Le 11 juin 2022, la Chambre des notaires de Loire-Atlantique organisait le colloque « Handicap & notariat » à la Cité des congrès de Nantes. Cet événement ouvert à tous a mis à l’honneur un sujet qui comme de nombreux autres fait appel à l’expertise transversale du notaire mais, ce, souvent à l’insu des familles. Maître Antoine Teitgen, Président de la Chambre, revient sur les fils conducteurs de la manifestation et sur l’importance de la profession notariale dans l’aide aux familles connaissant une situation de handicap.

Village des Notaires : En quoi le notaire est-il un interlocuteur privilégié dans l’organisation de la vie des personnes handicapées et de celle de leurs proches ?

Me Antoine Teitgen : Le rôle du notaire est multiple. Pour autant, et c’est ce qui a été rappelé lors du colloque, le notariat n’a pas vocation à traiter l’ensemble des questions périphériques aux situations de personnes souffrant d’un handicap et de leurs proches.
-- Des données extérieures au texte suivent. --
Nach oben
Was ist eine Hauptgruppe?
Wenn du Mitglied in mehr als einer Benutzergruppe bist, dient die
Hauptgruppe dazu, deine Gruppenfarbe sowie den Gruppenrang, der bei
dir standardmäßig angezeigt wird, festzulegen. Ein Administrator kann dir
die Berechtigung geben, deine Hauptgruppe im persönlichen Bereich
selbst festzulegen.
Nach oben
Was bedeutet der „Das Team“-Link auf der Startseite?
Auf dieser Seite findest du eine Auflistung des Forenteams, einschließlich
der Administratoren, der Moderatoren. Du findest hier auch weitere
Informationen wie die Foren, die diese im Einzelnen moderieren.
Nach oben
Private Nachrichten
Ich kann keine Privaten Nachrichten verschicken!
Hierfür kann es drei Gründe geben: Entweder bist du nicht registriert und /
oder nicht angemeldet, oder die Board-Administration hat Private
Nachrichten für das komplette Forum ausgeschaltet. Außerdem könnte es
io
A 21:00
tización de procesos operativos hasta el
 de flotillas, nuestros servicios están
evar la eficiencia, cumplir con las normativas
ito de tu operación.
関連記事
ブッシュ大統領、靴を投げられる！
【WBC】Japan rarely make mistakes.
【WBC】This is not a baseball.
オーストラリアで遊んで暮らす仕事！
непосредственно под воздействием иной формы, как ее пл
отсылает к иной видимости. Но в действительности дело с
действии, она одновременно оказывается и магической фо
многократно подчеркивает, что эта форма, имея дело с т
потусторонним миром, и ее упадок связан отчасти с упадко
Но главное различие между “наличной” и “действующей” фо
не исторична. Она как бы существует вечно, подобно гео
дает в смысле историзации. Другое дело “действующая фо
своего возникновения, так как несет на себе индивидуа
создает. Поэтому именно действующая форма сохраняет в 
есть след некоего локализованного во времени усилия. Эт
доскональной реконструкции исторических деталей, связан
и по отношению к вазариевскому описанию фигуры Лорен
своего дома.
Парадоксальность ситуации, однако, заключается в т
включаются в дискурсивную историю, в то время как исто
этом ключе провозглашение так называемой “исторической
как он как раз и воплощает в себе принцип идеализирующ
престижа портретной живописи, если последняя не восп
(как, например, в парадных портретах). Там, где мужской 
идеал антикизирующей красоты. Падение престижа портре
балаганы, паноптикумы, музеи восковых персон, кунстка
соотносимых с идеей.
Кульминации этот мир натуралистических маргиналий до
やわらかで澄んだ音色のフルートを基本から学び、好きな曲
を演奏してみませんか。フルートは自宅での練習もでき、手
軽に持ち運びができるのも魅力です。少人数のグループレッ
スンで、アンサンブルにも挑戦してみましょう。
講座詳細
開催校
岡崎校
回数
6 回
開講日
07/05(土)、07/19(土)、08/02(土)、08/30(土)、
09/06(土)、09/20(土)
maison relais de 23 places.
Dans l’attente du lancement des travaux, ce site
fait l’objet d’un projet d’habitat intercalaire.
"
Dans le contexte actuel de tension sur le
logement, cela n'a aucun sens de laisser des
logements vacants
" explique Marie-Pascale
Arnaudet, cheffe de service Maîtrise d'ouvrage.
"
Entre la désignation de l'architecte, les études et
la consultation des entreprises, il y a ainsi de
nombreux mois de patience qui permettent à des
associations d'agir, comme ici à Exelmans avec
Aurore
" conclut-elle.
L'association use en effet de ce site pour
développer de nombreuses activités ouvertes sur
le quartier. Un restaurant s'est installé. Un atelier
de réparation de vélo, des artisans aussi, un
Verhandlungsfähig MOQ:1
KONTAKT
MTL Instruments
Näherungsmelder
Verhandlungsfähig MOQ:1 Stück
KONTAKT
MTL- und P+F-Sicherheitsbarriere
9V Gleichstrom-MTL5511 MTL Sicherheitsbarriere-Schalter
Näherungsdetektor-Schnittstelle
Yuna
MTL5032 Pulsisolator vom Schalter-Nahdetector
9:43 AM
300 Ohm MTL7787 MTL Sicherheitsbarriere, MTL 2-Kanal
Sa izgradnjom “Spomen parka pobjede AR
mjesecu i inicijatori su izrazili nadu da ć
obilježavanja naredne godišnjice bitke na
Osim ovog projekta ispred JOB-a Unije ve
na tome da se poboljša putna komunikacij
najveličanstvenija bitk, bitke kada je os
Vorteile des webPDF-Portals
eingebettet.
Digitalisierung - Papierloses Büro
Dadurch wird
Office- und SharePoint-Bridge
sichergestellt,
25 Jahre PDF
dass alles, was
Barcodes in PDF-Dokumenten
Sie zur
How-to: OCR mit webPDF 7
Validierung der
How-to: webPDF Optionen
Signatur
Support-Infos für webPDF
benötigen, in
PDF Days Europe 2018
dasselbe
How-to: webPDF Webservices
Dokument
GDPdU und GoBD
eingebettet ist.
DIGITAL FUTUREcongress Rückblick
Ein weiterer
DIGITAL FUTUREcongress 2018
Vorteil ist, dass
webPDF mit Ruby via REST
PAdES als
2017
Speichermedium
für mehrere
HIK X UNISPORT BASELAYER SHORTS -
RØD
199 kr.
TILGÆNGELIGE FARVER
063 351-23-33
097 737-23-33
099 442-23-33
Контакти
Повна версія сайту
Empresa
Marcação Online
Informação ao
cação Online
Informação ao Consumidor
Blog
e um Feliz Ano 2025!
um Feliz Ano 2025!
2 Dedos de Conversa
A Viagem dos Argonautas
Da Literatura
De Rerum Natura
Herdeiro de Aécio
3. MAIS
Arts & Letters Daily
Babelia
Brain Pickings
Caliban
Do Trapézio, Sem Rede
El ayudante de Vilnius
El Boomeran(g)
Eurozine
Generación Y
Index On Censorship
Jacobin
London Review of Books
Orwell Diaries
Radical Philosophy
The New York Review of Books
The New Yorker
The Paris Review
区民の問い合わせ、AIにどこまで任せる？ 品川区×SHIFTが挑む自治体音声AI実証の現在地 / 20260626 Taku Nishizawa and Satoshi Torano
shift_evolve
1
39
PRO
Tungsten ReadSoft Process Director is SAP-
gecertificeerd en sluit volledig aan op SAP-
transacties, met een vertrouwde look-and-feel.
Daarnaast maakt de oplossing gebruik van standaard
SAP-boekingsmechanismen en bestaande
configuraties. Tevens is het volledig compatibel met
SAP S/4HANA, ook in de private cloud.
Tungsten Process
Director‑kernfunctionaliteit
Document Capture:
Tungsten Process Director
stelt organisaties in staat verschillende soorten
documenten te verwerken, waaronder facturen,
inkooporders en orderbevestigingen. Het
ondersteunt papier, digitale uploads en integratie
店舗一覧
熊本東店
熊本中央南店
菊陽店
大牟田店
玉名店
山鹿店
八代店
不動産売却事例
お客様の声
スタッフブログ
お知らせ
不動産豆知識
Simplement, il est apparu important de rappeler que le notaire, par son expertise juridique, par son écoute également, peut en quelque sorte être un « guichet unique » pour toutes les questions des familles relatives à la personne en situation de handicap et à son patrimoine. Pour bâtir le programme du colloque, on s’est appuyé sur des expériences de terrain. On a sondé les notaires de Loire-Atlantique et sollicité des associations du département qui sont en lien avec les familles. Il nous a ainsi été rapporté les questions qui restent souvent sans réponse. Les familles ont en effet un lien étroit avec les associations pour ce qui concerne les questions administratives et les questions relatives aux aides sociales, à l’hébergement temporaire, etc., mais ont besoin de réponses précises sur la protection de la personne, la gestion des ressources et la transmission du patrimoine.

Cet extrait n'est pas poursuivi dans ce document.